First I use the intergration by parts, let u=In(x^2-x+2), du=(2x-1)dx/(x^2-x+2), dv=dx, v=x. Then it equals to xIn(x^2-x+2)-integral (x(2x-1))/(x^2-x+2) dx
Then by using long division I get integral (2+(x-4)/(x^2-x+2))dx..but at the end I have no idea how to integral x/(x^2-x+2)...please help with this and thanks a lot.

 

[chaoseverlasting]

What does In(x^2-x+2)dx mean?
Is it ( 1/(x^2 -x +2) )dx ?

 

[Song]

ln...my bad...

 

[StatusX]

To integrate x/(x^2-x+2), first use substitution to turn this into the integral of C/(x^2-x+2) (ie, write the numerator as 1/2 (2x-1) + 1/2 and take u as the denominator), then factor the numerator as (ax+b)^2+c^2, and finally use the fact that the integral of 1/(x^2+1) is arctan(x).

 

[Song]

sorry, I don't get how "To integrate x/(x^2-x+2), first use substitution to turn this into the integral of C/(x^2-x+2) (ie, write the numerator as 1/2 (2x-1) + 1/2 and take u as the denominator)" works...

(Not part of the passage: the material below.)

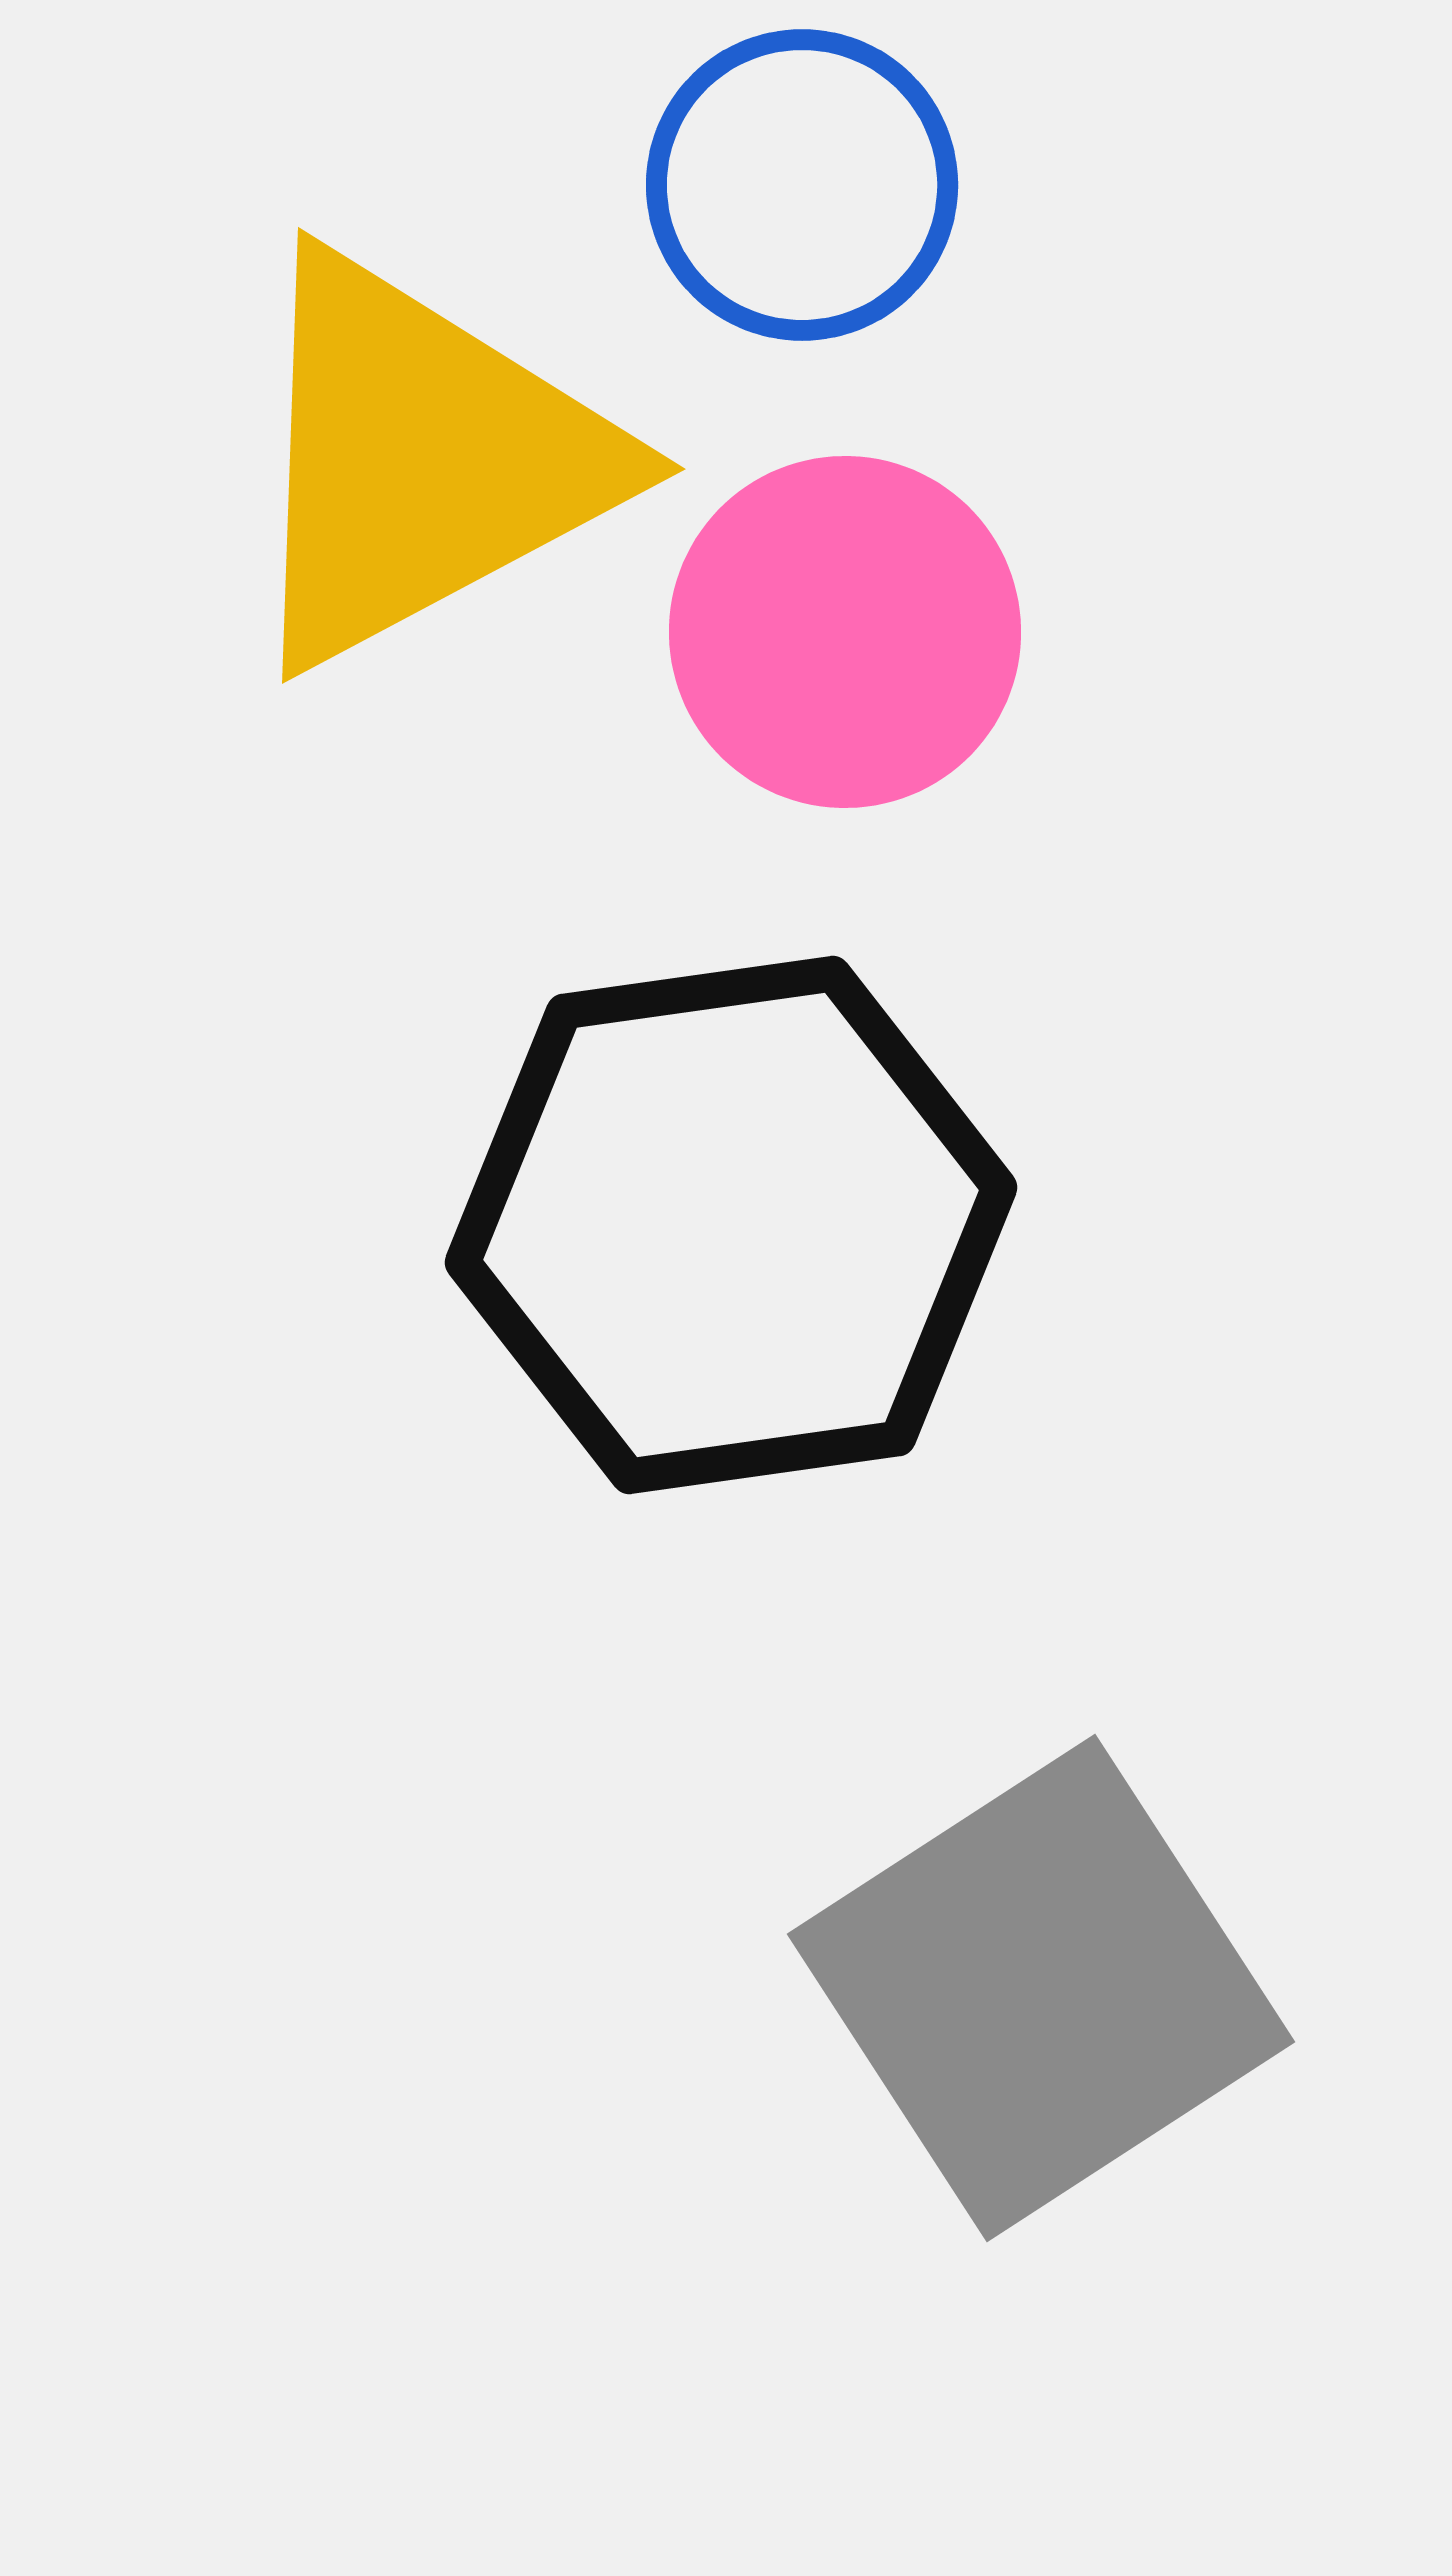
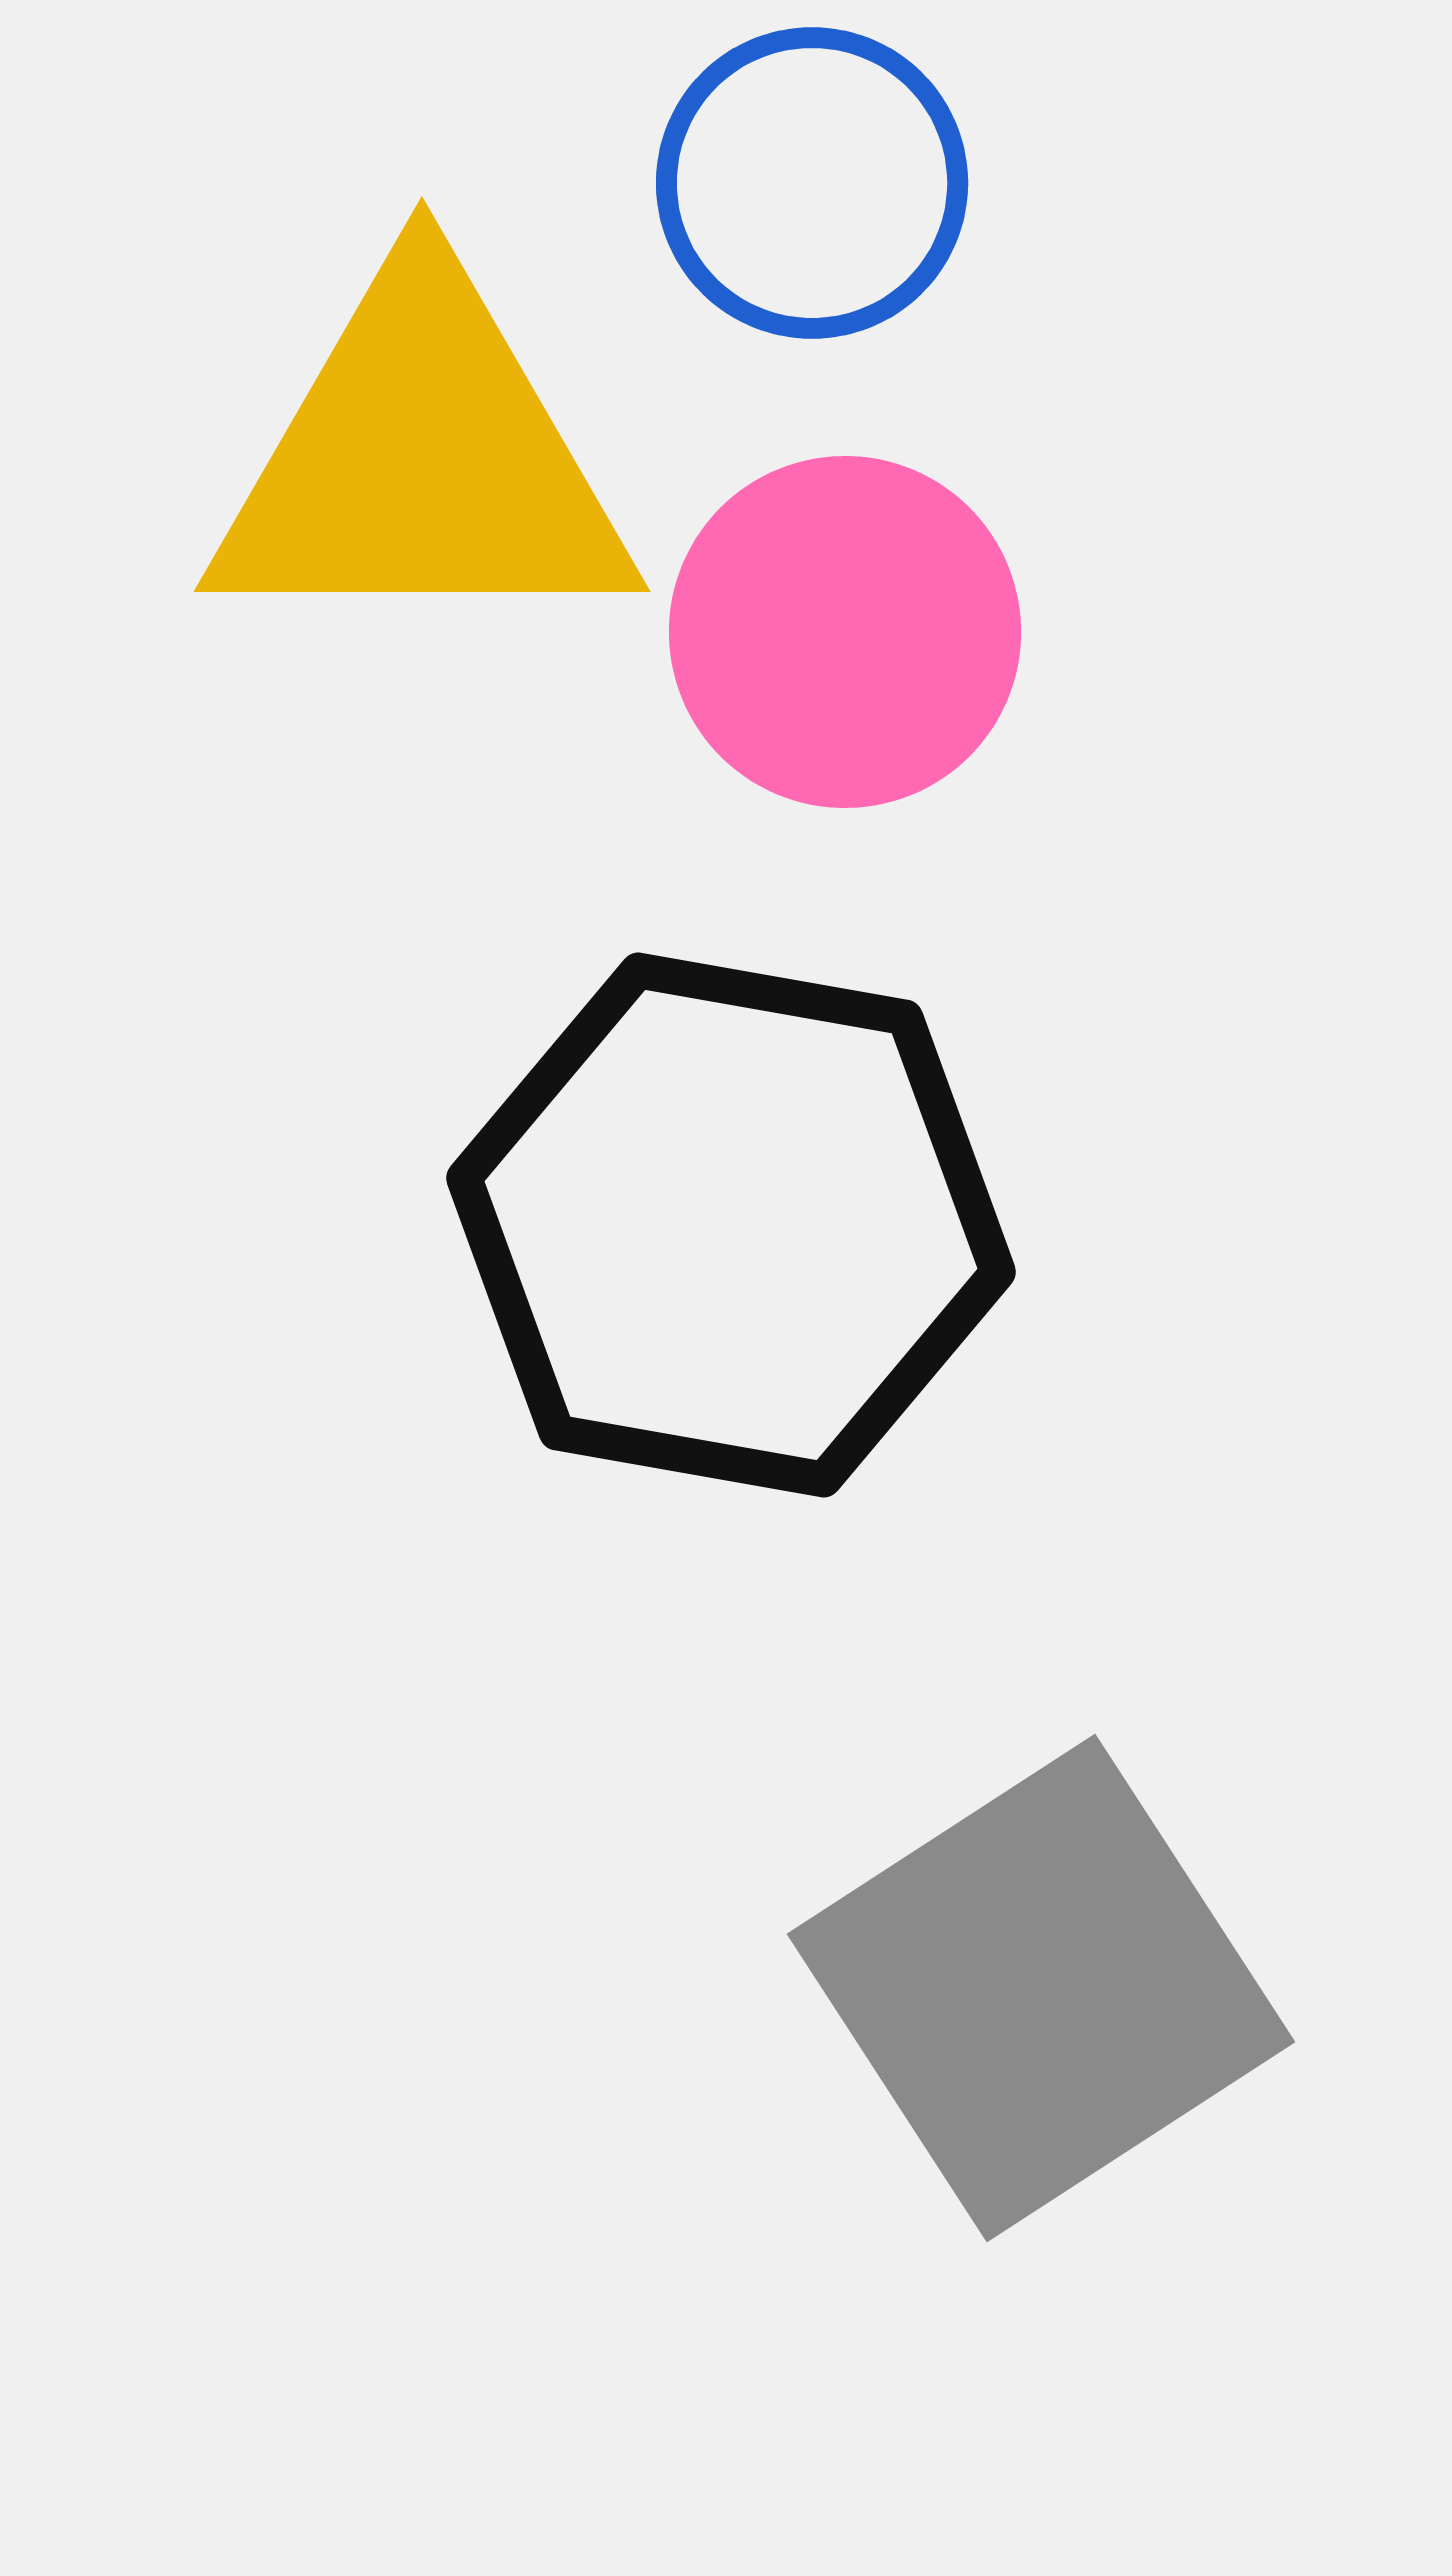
blue circle: moved 10 px right, 2 px up
yellow triangle: rotated 28 degrees clockwise
black hexagon: rotated 18 degrees clockwise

Do you mean let x=(1/2)(2x-1)+1/2, then it will be 1/2 integral 2x/(x^2-x+2) dx, then use U substitution u=x^2 then it becomes integral (u-sqrtu+2)^(-1) du?

I'm lost...

 

[StatusX]

Yes, sorry, that wasn't very clear. I meant, write:

\int \frac{x}{x^2-x+2} dx = \int \frac{1/2(2x-1) +1/2}{x^2-x+2} dx=\frac{1}{2} \int \frac{2x-1}{x^2-x+2} dx + \frac{1}{2} \int \frac{1}{x^2-x+2} dx

The first term can be integrated by substitution, so you're left with the second term to integrate. That's what I meant by "turn it into the integral of C/(x^2-x+2)". Do you understand what to do from here?

 

[Song]

yes. Thanks so much!